Pasaron unas horas hasta que anocheció.
Algunas mujeres de la familia se quedaron para acompañar la vela. Jaume no se
movía y estaba atento a la respiración de María que era cada vez más lenta. El
resto de los presentes entraban y salían en completo silencio. En un momento
dado, María hizo una respiración profunda que se oyó por toda la casa, y a
continuación un estertor. Después, silencio. Transcurridos unos minutos Jaume
recostó su cabeza en ella. Estaba desolado, no podía creer que después de 24
años María, en quien buscó el soporte para crear una familia, le dejara con
cuatro hijos. ¿Por qué Dios le había trazado aquel destino plagado de muerte?
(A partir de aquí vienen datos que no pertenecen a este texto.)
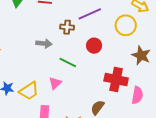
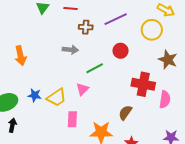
brown cross: (67, 27) -> (86, 27), moved
green line: (68, 62) -> (95, 68), turned -54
Se sintió tremendamente abatido.
En unos instantes todas las mujeres presentes,
sin mediar palabras, se pusieron a la labor de preparar el cadáver. Mientras
Jaume se apartaba los demás hombres con las niñas pequeñas bajaron a la cocina
donde Francesca y Mariana habían preparado comida caliente para todos. Era más
de media noche y unos candiles iluminaban tenuemente la estancia. Algunos de
los allegados se habían quedado para velar a la muerta vestida con las mejores
galas que le habían puesto antes de que el cuerpo se quedara rígido. Las niñas
ya dormían. Jaume se dirigió a Mariana y le dijo en un tono de agotamiento:
─ Ves a descansar. Tots estem molt cansats. La senyora
t’hagués agraït tot el que has fet per ella.
Después Jaume bajó y salió al exterior y
empezó a andar hacia el bosque. La humedad era intensa y permanecer quieto
resultaba muy desagradable. Los pensamientos de Jaume peleaban contra impulsos
primarios. La muerte, aunque la había tenido cerca muchas veces, en este caso,
la de María, le dejaba muy inquieto. Los últimos años habían sido difíciles por
el ensimismamiento de su mujer. Sentía ganas de vivir pero también asfixia. A
través de la ventana del piso donde estaba la habitación de la difunta se
distinguía una luz mortecina. Lo demás era silencio y oscuridad profundos.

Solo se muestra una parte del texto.